Machines can now spot diseases by analysing human emotions
Researchers at the Media Lab at the Massachusetts Institute of Technology (MIT) have developed a machine-learning model that allows computers to analyse human emotions, the university said in a blog post on its news portal.
The model developed by the researchers can capture subtle facial expressions to better gauge moods. It achieve this by being exposed to thousands of images of faces, the blog post stated.
Part of the field of affective computing, the technology can be used for a wide variety of purposes such as tracking health, determining how interested students are in classrooms, detecting diseases, and also creating robot companions, the blog post said.
Though the model, which was presented last week at the Conference on Machine Learning and Data Mining, has numerous and beneficial applications, it still faces a major challenge: robots and machines are not yet sophisticated enough to capture the subtlest of human emotions, despite the emergence of deep learning technologies in recent years.
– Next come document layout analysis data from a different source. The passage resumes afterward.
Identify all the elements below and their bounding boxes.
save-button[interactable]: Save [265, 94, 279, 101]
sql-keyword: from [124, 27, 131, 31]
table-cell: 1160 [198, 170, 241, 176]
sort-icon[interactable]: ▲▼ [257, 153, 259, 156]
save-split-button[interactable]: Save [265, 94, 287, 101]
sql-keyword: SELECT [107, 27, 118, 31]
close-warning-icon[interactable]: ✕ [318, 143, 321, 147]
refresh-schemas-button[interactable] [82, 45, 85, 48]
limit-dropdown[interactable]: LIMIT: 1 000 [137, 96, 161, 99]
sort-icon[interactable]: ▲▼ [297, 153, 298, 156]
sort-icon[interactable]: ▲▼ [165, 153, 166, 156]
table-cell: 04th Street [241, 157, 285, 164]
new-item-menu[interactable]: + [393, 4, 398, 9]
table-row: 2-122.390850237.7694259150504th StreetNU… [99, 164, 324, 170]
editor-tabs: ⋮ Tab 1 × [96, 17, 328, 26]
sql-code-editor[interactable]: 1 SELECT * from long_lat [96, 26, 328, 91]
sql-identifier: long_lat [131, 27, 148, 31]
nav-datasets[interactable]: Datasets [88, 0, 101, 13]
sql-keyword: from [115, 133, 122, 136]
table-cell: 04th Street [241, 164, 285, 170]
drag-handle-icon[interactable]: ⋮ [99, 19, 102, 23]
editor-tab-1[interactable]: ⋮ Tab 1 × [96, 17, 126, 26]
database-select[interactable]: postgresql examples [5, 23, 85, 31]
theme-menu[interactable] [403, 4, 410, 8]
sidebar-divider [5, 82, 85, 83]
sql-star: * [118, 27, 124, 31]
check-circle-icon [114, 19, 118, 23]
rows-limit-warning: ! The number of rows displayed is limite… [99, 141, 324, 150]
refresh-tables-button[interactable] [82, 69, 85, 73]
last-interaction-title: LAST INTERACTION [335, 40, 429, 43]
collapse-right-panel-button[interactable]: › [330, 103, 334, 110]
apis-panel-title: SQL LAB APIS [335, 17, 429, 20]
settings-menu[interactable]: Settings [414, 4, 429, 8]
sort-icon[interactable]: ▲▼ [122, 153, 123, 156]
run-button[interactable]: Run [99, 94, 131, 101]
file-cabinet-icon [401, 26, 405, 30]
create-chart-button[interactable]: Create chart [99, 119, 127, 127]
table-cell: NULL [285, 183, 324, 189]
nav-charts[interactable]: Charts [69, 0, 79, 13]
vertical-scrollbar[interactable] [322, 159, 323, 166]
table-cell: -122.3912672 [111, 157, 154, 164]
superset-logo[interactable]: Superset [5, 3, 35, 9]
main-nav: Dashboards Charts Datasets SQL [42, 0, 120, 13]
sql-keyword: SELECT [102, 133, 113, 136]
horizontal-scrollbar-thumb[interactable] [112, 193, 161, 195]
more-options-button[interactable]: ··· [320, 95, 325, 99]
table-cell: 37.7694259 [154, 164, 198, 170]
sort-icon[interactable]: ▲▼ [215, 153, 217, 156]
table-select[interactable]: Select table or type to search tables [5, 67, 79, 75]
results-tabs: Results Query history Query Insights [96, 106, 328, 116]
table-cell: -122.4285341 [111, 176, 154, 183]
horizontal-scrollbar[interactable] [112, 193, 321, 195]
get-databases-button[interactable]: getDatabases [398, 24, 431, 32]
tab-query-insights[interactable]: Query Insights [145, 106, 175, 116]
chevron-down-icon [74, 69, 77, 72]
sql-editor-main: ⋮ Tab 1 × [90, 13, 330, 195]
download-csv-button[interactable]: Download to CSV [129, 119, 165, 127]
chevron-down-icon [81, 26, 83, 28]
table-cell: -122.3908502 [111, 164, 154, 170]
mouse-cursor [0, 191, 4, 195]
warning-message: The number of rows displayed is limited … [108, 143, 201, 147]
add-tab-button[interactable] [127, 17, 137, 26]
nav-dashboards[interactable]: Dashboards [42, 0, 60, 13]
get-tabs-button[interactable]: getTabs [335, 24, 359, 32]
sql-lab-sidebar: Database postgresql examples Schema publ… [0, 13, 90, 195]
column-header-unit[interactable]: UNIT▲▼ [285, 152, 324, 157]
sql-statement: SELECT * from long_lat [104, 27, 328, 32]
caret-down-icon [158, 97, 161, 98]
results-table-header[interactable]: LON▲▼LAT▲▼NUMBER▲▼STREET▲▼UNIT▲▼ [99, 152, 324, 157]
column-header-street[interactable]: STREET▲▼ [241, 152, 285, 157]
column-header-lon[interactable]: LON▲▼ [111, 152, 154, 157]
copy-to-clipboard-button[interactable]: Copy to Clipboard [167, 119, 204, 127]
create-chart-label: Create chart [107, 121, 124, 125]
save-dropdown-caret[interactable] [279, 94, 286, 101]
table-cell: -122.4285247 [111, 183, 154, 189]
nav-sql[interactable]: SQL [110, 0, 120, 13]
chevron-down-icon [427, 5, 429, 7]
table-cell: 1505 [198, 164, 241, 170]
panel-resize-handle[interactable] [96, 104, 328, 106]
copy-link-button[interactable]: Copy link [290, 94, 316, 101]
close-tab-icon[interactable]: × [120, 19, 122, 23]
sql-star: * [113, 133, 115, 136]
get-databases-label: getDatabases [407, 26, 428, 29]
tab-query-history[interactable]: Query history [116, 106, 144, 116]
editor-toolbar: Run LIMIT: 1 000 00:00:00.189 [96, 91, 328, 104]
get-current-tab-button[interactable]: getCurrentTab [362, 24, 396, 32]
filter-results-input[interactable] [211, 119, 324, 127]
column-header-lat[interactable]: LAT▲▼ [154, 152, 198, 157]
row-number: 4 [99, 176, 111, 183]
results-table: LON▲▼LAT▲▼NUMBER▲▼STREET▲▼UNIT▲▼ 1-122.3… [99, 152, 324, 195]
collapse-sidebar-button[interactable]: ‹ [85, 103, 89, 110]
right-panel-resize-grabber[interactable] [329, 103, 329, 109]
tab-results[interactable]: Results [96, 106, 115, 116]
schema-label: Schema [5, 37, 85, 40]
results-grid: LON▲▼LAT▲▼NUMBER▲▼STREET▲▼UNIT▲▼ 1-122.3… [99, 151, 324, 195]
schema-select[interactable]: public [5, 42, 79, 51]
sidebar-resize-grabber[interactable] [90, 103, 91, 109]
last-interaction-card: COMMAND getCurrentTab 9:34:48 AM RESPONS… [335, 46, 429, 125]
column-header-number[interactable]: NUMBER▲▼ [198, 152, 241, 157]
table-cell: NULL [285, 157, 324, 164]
It is easy for a human brain to identify and interpret emotions but machines find it difficult as they are not as accurate and adaptable across different populations, the blog post stated.
To overcome this challenge, the researchers at the Media Lab combined two techniques, which scan for minute facial expressions from images.
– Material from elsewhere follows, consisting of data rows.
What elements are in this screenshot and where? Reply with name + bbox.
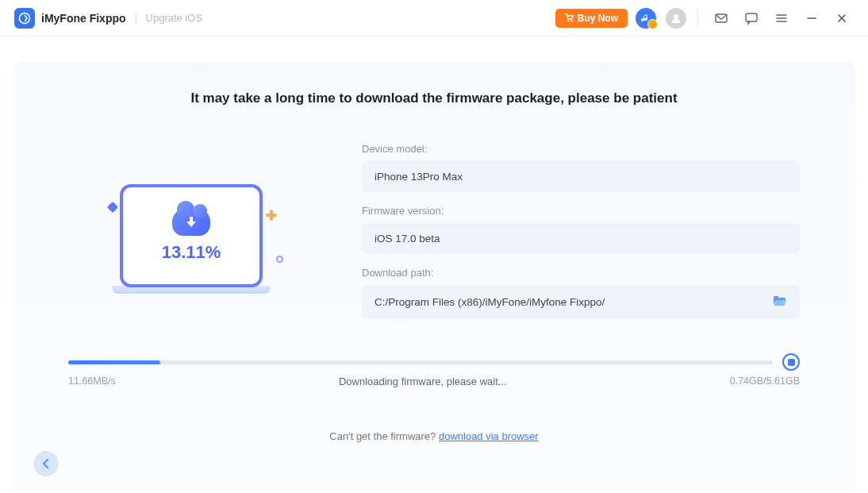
- buy-now-label: Buy Now: [578, 13, 618, 24]
- firmware-version-label: Firmware version:: [362, 205, 800, 217]
- mail-icon: [714, 11, 728, 25]
- download-path-label: Download path:: [362, 267, 800, 279]
- back-button[interactable]: [33, 451, 59, 476]
- minimize-icon: [806, 13, 817, 24]
- cart-icon: [565, 13, 574, 23]
- menu-button[interactable]: [770, 6, 793, 30]
- account-button[interactable]: [664, 6, 688, 30]
- browse-folder-button[interactable]: [773, 295, 787, 310]
- device-model-label: Device model:: [362, 143, 800, 155]
- avatar-icon: [666, 8, 686, 29]
- illustration: 13.11%: [68, 138, 314, 332]
- arrow-left-icon: [40, 457, 52, 470]
- app-logo-icon: [14, 8, 35, 29]
- firmware-version-field: iOS 17.0 beta: [362, 223, 800, 254]
- stop-download-button[interactable]: [782, 353, 800, 371]
- close-button[interactable]: [830, 6, 854, 30]
- arrow-down-icon: [186, 217, 196, 228]
- music-icon: [636, 8, 656, 29]
- svg-point-0: [20, 13, 30, 23]
- download-via-browser-link[interactable]: download via browser: [439, 430, 539, 442]
- svg-point-3: [674, 14, 678, 19]
- sparkle-decor-icon: [266, 210, 277, 221]
- helper-prefix: Can't get the firmware?: [329, 430, 439, 442]
- breadcrumb: Upgrate iOS: [146, 12, 203, 24]
- download-speed: 11.66MB/s: [68, 376, 116, 387]
- content-area: It may take a long time to download the …: [0, 37, 868, 493]
- download-card: It may take a long time to download the …: [13, 62, 855, 491]
- device-model-value: iPhone 13Pro Max: [374, 171, 463, 183]
- download-size: 0.74GB/5.61GB: [730, 376, 800, 387]
- home-button-decor-icon: [276, 256, 283, 263]
- svg-point-2: [570, 20, 572, 21]
- helper-text: Can't get the firmware? download via bro…: [68, 430, 800, 442]
- close-icon: [836, 13, 847, 24]
- chat-icon: [744, 11, 759, 25]
- folder-open-icon: [773, 295, 787, 307]
- progress-bar: [68, 360, 773, 364]
- titlebar: iMyFone Fixppo Upgrate iOS Buy Now: [0, 0, 868, 37]
- diamond-decor-icon: [107, 202, 118, 213]
- buy-now-button[interactable]: Buy Now: [555, 9, 628, 28]
- divider: [136, 11, 136, 25]
- form-panel: Device model: iPhone 13Pro Max Firmware …: [362, 138, 800, 332]
- device-screen-graphic: 13.11%: [120, 184, 263, 287]
- firmware-version-value: iOS 17.0 beta: [374, 233, 440, 245]
- download-path-value: C:/Program Files (x86)/iMyFone/iMyfone F…: [374, 296, 605, 308]
- page-heading: It may take a long time to download the …: [68, 91, 800, 106]
- feedback-button[interactable]: [739, 6, 763, 30]
- device-model-field: iPhone 13Pro Max: [362, 161, 800, 192]
- download-path-field: C:/Program Files (x86)/iMyFone/iMyfone F…: [362, 285, 800, 319]
- menu-icon: [775, 12, 788, 25]
- svg-point-1: [567, 20, 569, 21]
- download-status: Downloading firmware, please wait...: [339, 376, 507, 387]
- minimize-button[interactable]: [800, 6, 824, 30]
- mail-button[interactable]: [709, 6, 733, 30]
- progress-fill: [68, 360, 160, 364]
- svg-rect-5: [746, 13, 757, 21]
- progress-section: 11.66MB/s Downloading firmware, please w…: [68, 360, 800, 387]
- divider: [697, 10, 698, 26]
- download-percent: 13.11%: [162, 242, 221, 263]
- music-assistant-button[interactable]: [634, 6, 658, 30]
- app-name: iMyFone Fixppo: [41, 12, 126, 25]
According to the blog post, in traditional affective-computing models, machines train on a single set of images of facial expressions. The Media Lab researchers used a technique called mixture of experts (MoE), which comprise a number of neural network models, and matched these experts to 18 individual video recordings.
“This is an unobtrusive way to monitor our moods. If you want robots with social intelligence, you have to make them intelligently and naturally respond to our moods and emotions, more like humans,” said Oggi Rudovic, a Media Lab researcher and co-author on a paper describing the model.
According to Oggi Rudovic, this was the first time these two techniques had been combined for affective computing.
“In MoEs, a number of neural network models, called ‘experts’ are trained to specialise in a separate processing task and produce one output. We have also incorporated a ‘gating network’ which calculates probabilities of which expert will best detect moods of unseen subjects,” said Michael Feffer, co-author on a paper describing the model.
Artificial intelligence is increasingly being used to analyse human behaviour.
Recently, researchers from University of Stuttgart in Germany and Flinders University in Australia developed a new artificial intelligence system to track a person's eye movements to identify their personality type.
In May, researchers at the University of California, Los Angeles (UCLA) developed an app-based AI engine called ChatterBaby to better understand how babies think and feel. The app can decode baby cries and can detect autism at an early stage.